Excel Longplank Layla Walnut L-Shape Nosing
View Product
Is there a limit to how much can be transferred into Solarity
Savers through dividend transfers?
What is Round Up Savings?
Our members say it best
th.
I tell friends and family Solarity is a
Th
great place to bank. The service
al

§

▸ INSTRUCTIONS TO FOLLOW
Only lines with the word "Solarity" go in the answer. Take them all from the entries above.

▸ EXERCISE RESPONSE
Is there a limit to how much can be transferred into Solarity
I tell friends and family Solarity is a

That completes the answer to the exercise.